Chapter Ten - The Gulag Archipelago

Section 11 of 21


CHAPTER TEN

The Gulag Archipelago


IF YOU DISAPPEARED in Stalin’s Soviet Union, odds are you didn’t die right away.

You were sent to the Gulag.

The word comes from an acronym, Glavnoe Upravlenie Lagerei, meaning Main Camp Administration. But it became more than that. It was a system. A country inside a country. A network of labor camps stretching across the USSR from the forests of the west to the frozen tundra of Siberia.

It wasn’t one place. It was everywhere.

The Gulag held criminals, yes, but mostly it held political prisoners. People who said the wrong thing. People who got denounced by neighbors. Engineers accused of sabotage. Writers accused of pessimism. Peasants who resisted collectivization. Soldiers caught on the wrong side of a purge.

You didn’t need to do anything. You just needed to exist in the wrong moment.

Once arrested, prisoners were interrogated until they signed a confession. Usually paired with beatings, sleep deprivation, or torture.
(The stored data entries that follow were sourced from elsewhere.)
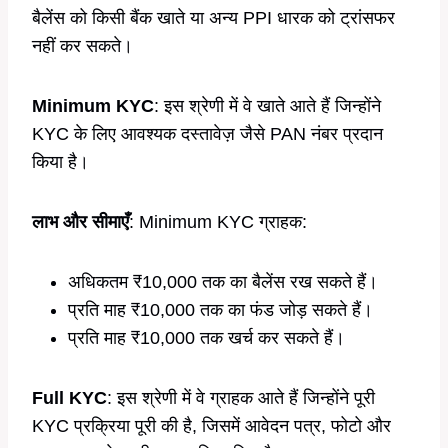
बैलेंस को किसी बैंक खाते या अन्य PPI धारक को ट्रांसफर
नहीं कर सकते।
Minimum KYC
: इस श्रेणी में वे खाते आते हैं जिन्होंने
KYC के लिए आवश्यक दस्तावेज़ जैसे PAN नंबर प्रदान
किया है।
लाभ और सीमाएँ
: Minimum KYC ग्राहक:
अधिकतम ₹10,000 तक का बैलेंस रख सकते हैं।
प्रति माह ₹10,000 तक का फंड जोड़ सकते हैं।
प्रति माह ₹10,000 तक खर्च कर सकते हैं।
Full KYC
: इस श्रेणी में वे ग्राहक आते हैं जिन्होंने पूरी
KYC प्रक्रिया पूरी की है, जिसमें आवेदन पत्र, फोटो और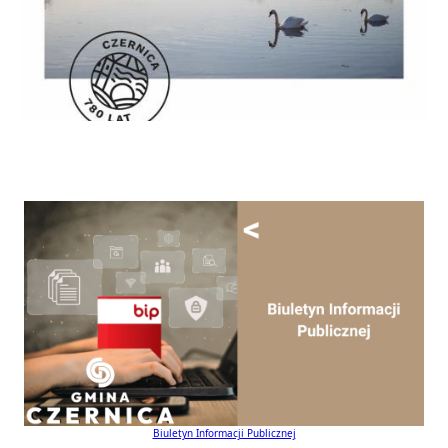
Biuletyn Informacji Publicznej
Then they were sentenced, sent off by train, and packed into cattle cars with little food or heat for days to weeks at a time.

When they arrived, they found hard labor. Woodcutting. Mining. Railroad construction. Digging canals through permafrost with shovels and bare hands. There was no rest, no safety, and no privacy. The cold killed. So did starvation. So did accidents.

Some camps had death rates close to 20% a year.

And yet the state relied on them. The Gulag wasn’t just a punishment system, it was an economic engine. Prisoners built cities, harvested resources, and dug up raw materials for Soviet industry. Stalin’s industrialization campaign wouldn’t have worked without them.

By the late 1930s, the Gulag population had exploded. Over two million people were locked up. Some stayed for years. Some never left.

Others were released, broken and quiet, and told to forget it happened.

The world didn’t hear much about the camps until decades later, when Soviet dissidents like Aleksandr Solzhenitsyn published accounts based on their own time inside. That’s where the term “Gulag Archipelago” comes from: a hidden chain of islands spread across the map where lives were buried.

Stalin never apologized. The camps expanded during the war and again after. Even after his death, the system kept running for years.

He didn’t just build a prison.
He built a normal where the prison was everywhere.